A question that is weighing heavily on the minds of the discerning public is this—what ought an attorney general (AG) to do, if under his watch, in the circumstances surrounding the passage and proclamation of the controversial S34, there is a public outcry for his resignation? In contemplating the matter, consideration would have to be given to the role and function of the AG and the fact that the particular minister who piloted the bill and sought the early proclamation of the “offensive” section was fired as a minister and that all blame for the fiasco has been placed at his feet. In this context, I have carefully listened to the utterances of the AG on the matter and more specifically, his response to the call from various sectors of the population to resign, and might I say from the outset, that I respectfully disagree with some of the arguments that he has submitted on his own behalf to justify his refusal to vacate the post. In no way am I suggesting that the learned AG should automatically accede to the demand of those who are calling for his removal from office, for some of the calls may be coming from persons with ulterior motives and political agendas.

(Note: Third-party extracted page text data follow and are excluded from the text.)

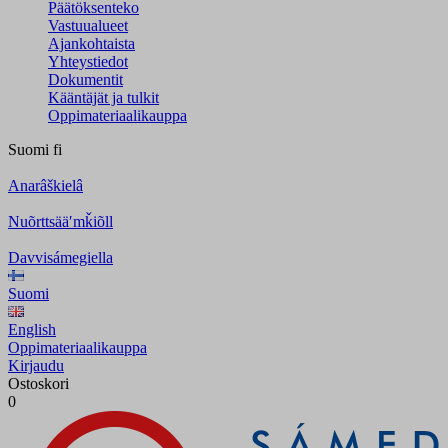
Päätöksenteko
Vastuualueet
Ajankohtaista
Yhteystiedot
Dokumentit
Kääntäjät ja tulkit
Oppimateriaalikauppa
Suomi
fi
Anarâškielâ
Nuõrttsääʹmǩiõll
Davvisámegiella
Suomi
English
Oppimateriaalikauppa
Kirjaudu
Ostoskori
0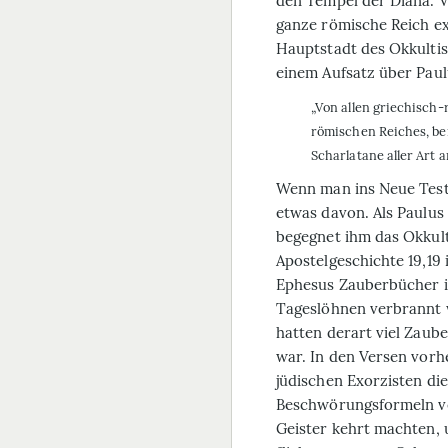
den Tempel der Diana. 
ganze römische Reich ex
Hauptstadt des Okkultis
einem Aufsatz über Paul
„Von allen griechisch
römischen Reiches, be
Scharlatane aller Art 
Wenn man ins Neue Tes
etwas davon. Als Paulu
begegnet ihm das Okkulte
Apostelgeschichte 19,19 
Ephesus Zauberbücher 
Tageslöhnen verbrannt 
hatten derart viel Zaub
war. In den Versen vorh
jüdischen Exorzisten die
Beschwörungsformeln ve
Geister kehrt machten, 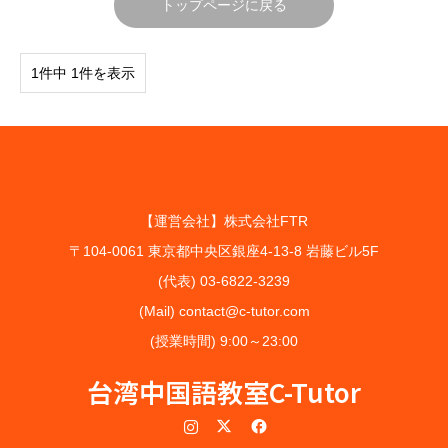
トップページに戻る
1件中 1件を表示
【運営会社】株式会社FTR
〒104-0061 東京都中央区銀座4-13-8 岩藤ビル5F
(代表) 03-6822-3239
(Mail) contact@c-tutor.com
(授業時間) 9:00～23:00
台湾中国語教室C-Tutor
Instagram
Twitter
Facebook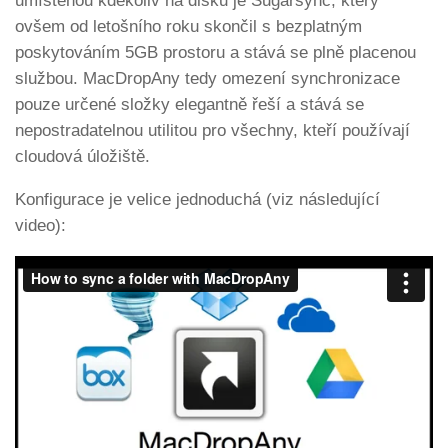
umístěnou kdekoliv na disku je Sugarsync, který
ovšem od letošního roku skončil s bezplatným
poskytováním 5GB prostoru a stává se plně placenou
službou. MacDropAny tedy omezení synchronizace
pouze určené složky elegantně řeší a stává se
nepostradatelnou utilitou pro všechny, kteří používají
cloudová úložiště.
Konfigurace je velice jednoduchá (viz následující
video):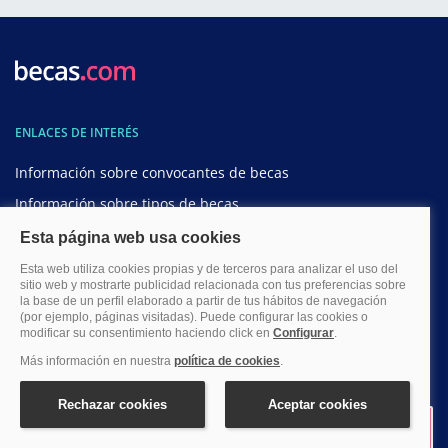
ENLACES DE INTERÉS
Información sobre convocantes de becas
Información sobre tipos de becas
Información sobre becas según ramas de estudios
Información sobre becas según niveles de estudios
CONTÁCTANOS
Si necesitas ayuda o información sobre cualquier beca de estudios
contacta con nosotros.
hola@becas.com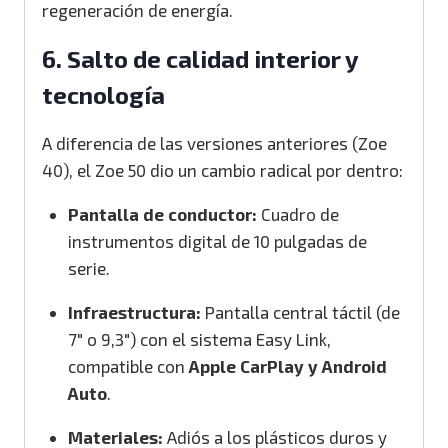
regeneración de energía.
6. Salto de calidad interior y
tecnología
A diferencia de las versiones anteriores (Zoe
40), el Zoe 50 dio un cambio radical por dentro:
Pantalla de conductor:
Cuadro de
instrumentos digital de 10 pulgadas de
serie.
Infraestructura:
Pantalla central táctil (de
7″ o 9,3″) con el sistema Easy Link,
compatible con
Apple CarPlay y Android
Auto
.
Materiales:
Adiós a los plásticos duros y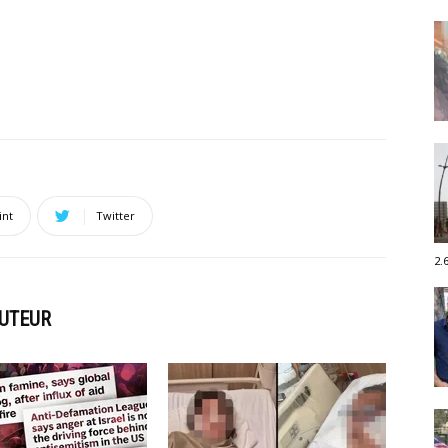
int
Twitter
2.
AUTEUR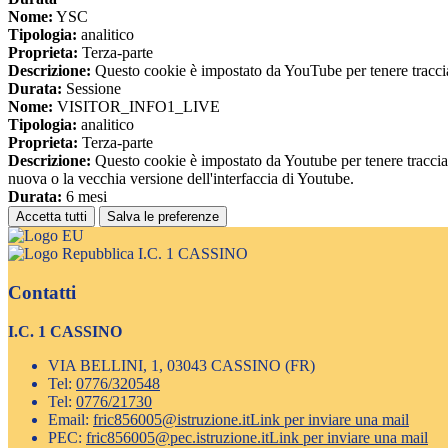
Nome:
YSC
Tipologia:
analitico
Proprieta:
Terza-parte
Descrizione:
Questo cookie è impostato da YouTube per tenere traccia 
Durata:
Sessione
Nome:
VISITOR_INFO1_LIVE
Tipologia:
analitico
Proprieta:
Terza-parte
Descrizione:
Questo cookie è impostato da Youtube per tenere traccia de
nuova o la vecchia versione dell'interfaccia di Youtube.
Durata:
6 mesi
Accetta tutti
Salva le preferenze
I.C. 1 CASSINO
Contatti
I.C. 1 CASSINO
VIA BELLINI, 1, 03043 CASSINO (FR)
Tel:
0776/320548
Tel:
0776/21730
Email:
fric856005@istruzione.it
Link per inviare una mail
PEC:
fric856005@pec.istruzione.it
Link per inviare una mail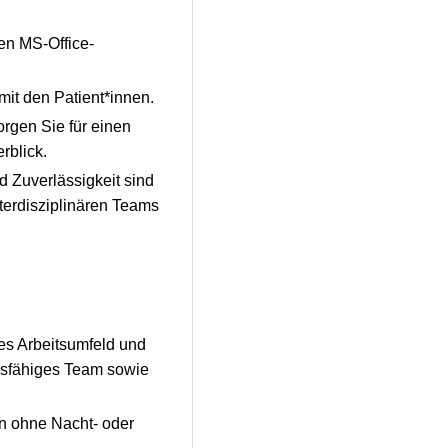
en MS-Office-
it den Patient*innen.
orgen Sie für einen
rblick.
 Zuverlässigkeit sind
nterdisziplinären Teams
les Arbeitsumfeld und
ngsfähiges Team sowie
en ohne Nacht- oder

By the same token, the AG ought to realise that thousands of people have publicly demonstrated in support of his being fired and this is not a matter that he should dismiss lightly or treat with cavalier style. While many admire the bravery of the AG and his ability to smile through what some describe as a “rough patch”, it must be of great concern that not many legal luminaries have come to his rapid defence and so many others are remaining silent on the matter. In his defence, the AG has submitted that, “Although he is the legal adviser to the Cabinet, when we created the Ministry of Justice the criminal portfolio was assigned to that ministry and the gazetted allocation of ministerial responsibility placed criminal legislation and the reform of criminal justice system under that particular ministry.” The AG is no doubt referring to Sec 76 (2) and Sec 79 (1) of the Constitution, which have the combined effect of assigning to any minister, in this case, the Minister of Justice, “responsibility for any business of the Government of Trinidad and Tobago, including the administration of any department of Government.” In other words, the AG is stating that he should not be held liable for the actions of a minister who was assigned responsibility for a portfolio, which was previously within the domain of the AG.
This argument is certainly intellectually seductive but does it absolve the AG from his overall responsibility to ensure that all the laws passed by the Parliament have been subjected to the highest scrutiny? The office of AG has at its disposal, resources to retain the most brilliant minds and while admittedly, an attorney can never be an expert in all areas of law, surely the absence of white colour crimes from schedule 6 did not require the input of a legal genius. While I advocate that the entire Parliament must carry the blame for the omission to include white collar and other serious crimes, such as fraud, terrorism and theft in Schedule 6 of the legislation, this is a matter that should never have slipped the attention of the AG, especially since he deals with requests for extradition, which deal with serious offences not stated in the Schedule. The excuse, therefore, that he, like many others before him who held the Office of AG, came from the Civil Bar, is insufficient to negate such a glaring and obvious legislative blunder. Perhaps the argument is lost on me but I do not understand the position of the AG that the statement by Mr Manning that the latter would not have voted in favour of Sec 34 if he was present in the Parliament, amounts to vindication for the AG.
In my view, it highlights the point that Mr Manning, who is not a lawyer, acknowledges the flaw in the section, a point which was missed by all the attorneys on all sides in both Houses of Parliament. Further, the AG is quoted as saying that based on this statement by Mr Manning, “…he (Manning) has hit the nail on the head because if they (the PNM) did not vote for Section 34 there would have been nothing to proclaim.” But surely the AG is aware that his government commands the special three–fifths majority in the Lower House and in the Upper House, even if the PNM senators did not vote in favour of the Sec 34, support from some of the members of the Independent bench would have resulted in the passage of the bill with the requisite special majority. So here again, I respectfully disagree with this submission on the part of the AG to absolve himself. I know that the person who holds the Office of AG is in a permanent hot seat but such is the occupational hazard for one who carries such an important function. I end by saying that had this incident of Sec 34 occurred in the United Kingdom, it would not only be the Minister of Justice who would have been sent home.